Compreendendo a argumentação do senhor primeiro-ministro em defesa da alienação pelo Estado dos 85 Mirós que o surpreendente BPN detinha como ativo, tenho, no entanto, alguma dificuldade em aceitar que tal alienação deva ser feita sem limitação da saída desse património para o estrangeiro.

O leilão não ficaria deserto, dada a especificidade do produto (ou ativo como queiram) a leiloar, o Estado amealharia os tais 35 milhões de euros, ou mais, que dizem ser garantidos, e a maior coleção de obras de um dos maiores artistas do século XX ficaria em Portugal.

Estou perfeitamente convencido que aquela coleção de pintura continuaria a ter procura, até de interessados do estrangeiro, mesmo com a obrigação dos quadros ficarem em Portugal e do promitente-comprador ser obrigado a expô-los publicamente num espaço a construir pelo próprio comprador para o efeito.

Não sei se a nossa situação de indigência é tão grande que a seguir aos Mirós seja ainda necessário vender a Torre dos Clérigos, construída há 250 anos, de acordo com o projeto de um grande artista da época – o arquiteto italiano Nicolau Nasoni – transação perfeitamente possível, mesmo tendo em vista a transladação, pedra a pedra, do monumento.

Arriscando a que alguns comentadores desanquem nesta opinião, como já o fizeram relativamente a tudo o que foi dito, no contexto desta polêmica, a propósito de turismo cultural, digo que aqueles 85 Mirós fazem falta é num grande museu a construir no Algarve, como âncora bem merecida do turismo algarvio.
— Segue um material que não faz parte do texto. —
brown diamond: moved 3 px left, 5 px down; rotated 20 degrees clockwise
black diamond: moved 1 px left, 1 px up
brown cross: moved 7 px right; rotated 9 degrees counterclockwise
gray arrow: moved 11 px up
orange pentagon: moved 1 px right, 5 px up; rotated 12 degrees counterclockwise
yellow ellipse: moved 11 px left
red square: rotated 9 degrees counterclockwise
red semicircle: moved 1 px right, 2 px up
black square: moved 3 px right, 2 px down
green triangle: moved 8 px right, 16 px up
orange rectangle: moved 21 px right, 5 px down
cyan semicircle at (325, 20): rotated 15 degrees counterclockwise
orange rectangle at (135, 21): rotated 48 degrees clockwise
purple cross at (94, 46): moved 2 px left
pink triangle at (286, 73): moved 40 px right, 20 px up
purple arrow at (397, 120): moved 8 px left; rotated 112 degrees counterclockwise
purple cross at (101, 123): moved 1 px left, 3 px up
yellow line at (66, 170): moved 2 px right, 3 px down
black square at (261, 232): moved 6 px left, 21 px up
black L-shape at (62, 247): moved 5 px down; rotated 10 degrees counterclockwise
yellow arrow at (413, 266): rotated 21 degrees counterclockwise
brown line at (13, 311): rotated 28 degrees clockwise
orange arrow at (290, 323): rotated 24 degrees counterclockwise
Tenho a certeza que o senhor Secretário de Estado da Cultura não se oporia a uma solução desta natureza, até porque ela não inviabilizaria a necessidade urgente de fazer dinheiro com os quadros. Talvez até já tenha sido tentada ou talvez não.

Desde já faço questão de dizer que não acredito que uma tal solução para o destino a dar aos Mirós tenha esbarrado em opiniões irredutíveis de alguns investidores a dizerem que se quisessem ter quadros assim os pediriam aos netos com a vantagem do preço.
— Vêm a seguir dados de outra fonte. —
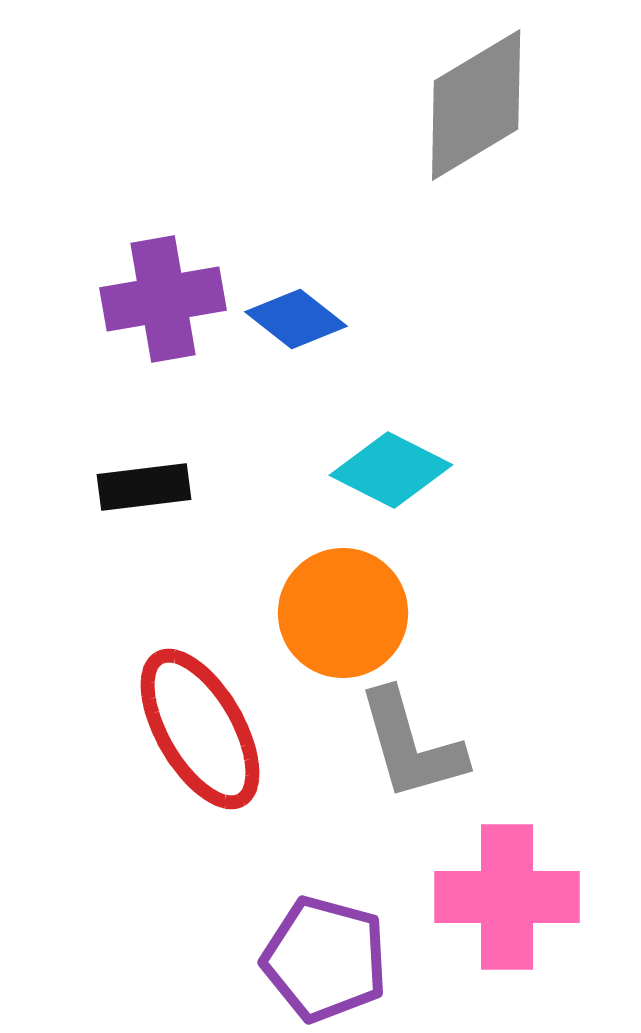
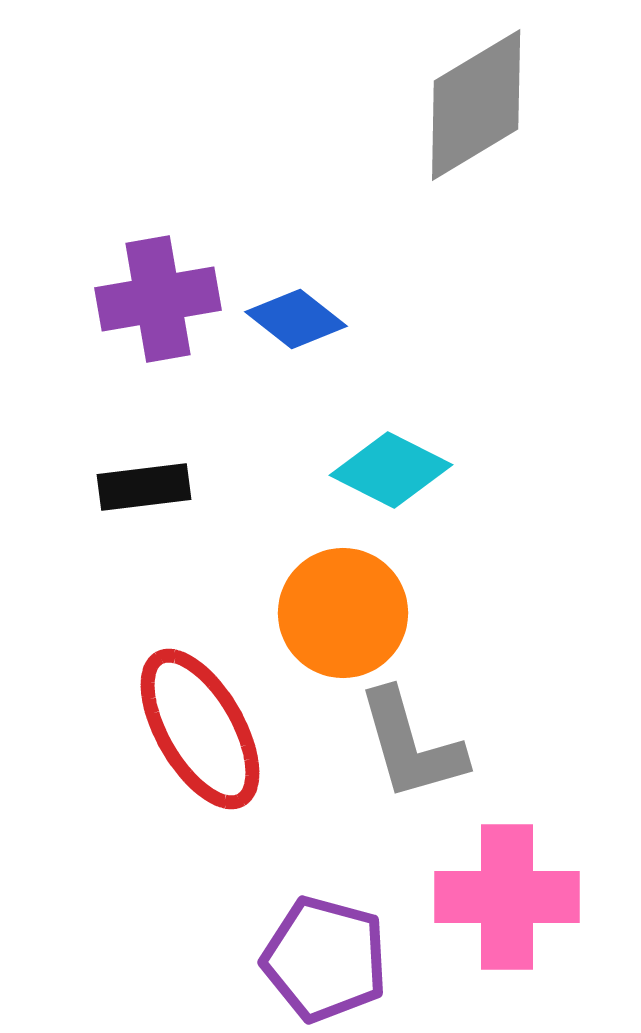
purple cross: moved 5 px left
Todos, e por maioria de razão aqueles que não tiveram o privilégio de receber uma educação visual adequada, têm o direito de não gostar de Dalís, de Mirós e de Picassos, mas não podem ignorar que cidades como Madrid, Barcelona, Paris, Londres ou Nova Iorque são destinos turísticos de excelência por possuírem, entre outras atrações, museus como o Rainha Sofia, o Museu Picasso, o Centro Georges Pompidou, a Tate Modern ou o MoMA.
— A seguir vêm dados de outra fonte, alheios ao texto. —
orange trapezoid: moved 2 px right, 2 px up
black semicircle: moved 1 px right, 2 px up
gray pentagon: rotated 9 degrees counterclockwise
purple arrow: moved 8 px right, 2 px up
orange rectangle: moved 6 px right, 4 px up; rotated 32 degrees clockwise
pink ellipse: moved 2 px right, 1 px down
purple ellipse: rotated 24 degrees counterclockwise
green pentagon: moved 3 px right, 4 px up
Como em tempos escrevi, o Algarve precisa, urgentemente, de criar na Região, uma estrutura cultural permanente com o impacto e a força de atracão da Casa da Música, da Fundação de Serralves ou do Museu Berardo, para citar três instituições que fazem mais pelo turismo do Porto e de Lisboa que algumas políticas de promoção turística para estas cidades. Daí que aqueles célebres 85 Mirós, célebres mas perfeitamente escondidos do público, fiquem, se voarem para o estrangeiro, em malas diplomáticas ou por outras vias, a fazer muita falta, por exemplo, ao Algarve.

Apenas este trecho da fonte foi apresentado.